As for autoscaling, our hands are tied as long as we're running on Nomad. Right now our autoscaler is nothing more than some ruby that loops over data from prometheus and changes counts in Nomad. It's slow and buggy, but worse we don't have control over where Nomad places VMs or which ones it stops when scaling down.
We're working on a replacement for Nomad (called flyd) that gives us full control over VMs. Once apps are running on that we can do a lot of cool things. Better autoscaling is one, but I'm really excited about suspending idle VMs that our proxy wakes up on demand. That'll cover most use cases without forcing customers to worry about counts or blowing through a budget.
I’d love to hear more about this move away from Nomad.
We haven’t had too good a time with nomad, but not sure if it’s just our limited understanding. It doesn’t help that there are very few people out there that know it.

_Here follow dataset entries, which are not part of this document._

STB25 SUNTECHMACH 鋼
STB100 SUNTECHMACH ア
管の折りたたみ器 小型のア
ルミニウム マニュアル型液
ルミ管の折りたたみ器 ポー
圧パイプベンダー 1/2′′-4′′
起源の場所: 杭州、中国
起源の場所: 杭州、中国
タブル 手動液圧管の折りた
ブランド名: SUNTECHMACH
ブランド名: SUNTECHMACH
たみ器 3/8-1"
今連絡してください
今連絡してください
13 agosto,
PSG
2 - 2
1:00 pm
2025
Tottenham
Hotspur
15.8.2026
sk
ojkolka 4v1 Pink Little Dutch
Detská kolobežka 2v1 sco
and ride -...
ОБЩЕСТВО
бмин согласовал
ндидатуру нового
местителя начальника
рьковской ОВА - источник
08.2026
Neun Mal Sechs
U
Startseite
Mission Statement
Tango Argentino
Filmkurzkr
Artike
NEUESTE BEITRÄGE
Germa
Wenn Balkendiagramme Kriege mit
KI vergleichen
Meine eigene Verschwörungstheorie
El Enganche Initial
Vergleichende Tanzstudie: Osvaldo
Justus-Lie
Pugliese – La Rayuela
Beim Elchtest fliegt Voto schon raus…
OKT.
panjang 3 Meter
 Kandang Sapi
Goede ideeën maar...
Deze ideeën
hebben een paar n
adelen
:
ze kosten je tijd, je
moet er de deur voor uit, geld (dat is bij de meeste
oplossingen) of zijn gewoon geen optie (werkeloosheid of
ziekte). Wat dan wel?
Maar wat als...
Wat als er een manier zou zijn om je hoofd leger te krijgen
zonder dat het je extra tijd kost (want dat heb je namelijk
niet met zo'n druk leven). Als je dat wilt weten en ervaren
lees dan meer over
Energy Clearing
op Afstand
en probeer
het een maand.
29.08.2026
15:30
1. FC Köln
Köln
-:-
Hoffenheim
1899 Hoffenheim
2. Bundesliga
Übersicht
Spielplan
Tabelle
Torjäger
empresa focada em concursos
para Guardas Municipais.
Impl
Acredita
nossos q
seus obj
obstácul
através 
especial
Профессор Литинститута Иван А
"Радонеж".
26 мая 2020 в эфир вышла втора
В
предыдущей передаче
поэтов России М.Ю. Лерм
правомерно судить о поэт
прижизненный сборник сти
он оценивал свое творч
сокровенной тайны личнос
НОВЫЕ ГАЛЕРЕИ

We'll write about it when the time comes. To be fair, Nomad and Consul have served us well. Most of our troubles stem from abusing them in ways they weren't designed to handle.
We're working on a replacement for Nomad (called flyd) that gives us full control over VMs. Once apps are running on that we can do a lot of cool things. Better autoscaling is one, but I'm really excited about suspending idle VMs that our proxy wakes up on demand. That'll cover most use cases without forcing customers to worry about counts or blowing through a budget.